(Page-level text extractions)
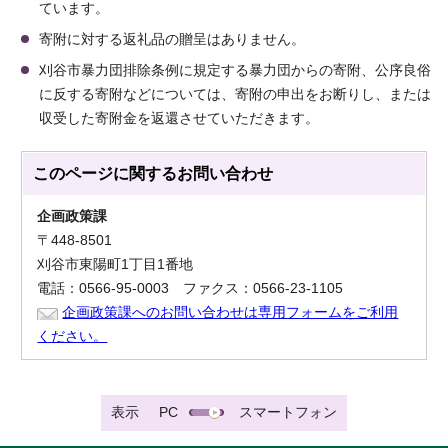
ています。
寄附に対する返礼品の贈呈はありません。
刈谷市暴力団排除条例に規定する暴力団からの寄附、公序良俗
に反する寄附などについては、寄附の申出をお断りし、または
収受した寄附金を返還させていただきます。
このページに関する
お問い合わせ
企画政策課
〒448-8501
刈谷市東陽町1丁目1番地
電話：0566-95-0003 ファクス：0566-23-1105
企画政策課へのお問い合わせは専用フォームをご利用
ください。
表示
PC
スマートフォン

:: YOUR TASK ::
Please quote exactly the lines from the one containing "収受した寄附金を返還させていただきます。" through the last line of the records above, both included, and nothing else.

:: EXPECTED ANSWER ::
収受した寄附金を返還させていただきます。
このページに関する
お問い合わせ
企画政策課
〒448-8501
刈谷市東陽町1丁目1番地
電話：0566-95-0003 ファクス：0566-23-1105
企画政策課へのお問い合わせは専用フォームをご利用
ください。
表示
PC
スマートフォン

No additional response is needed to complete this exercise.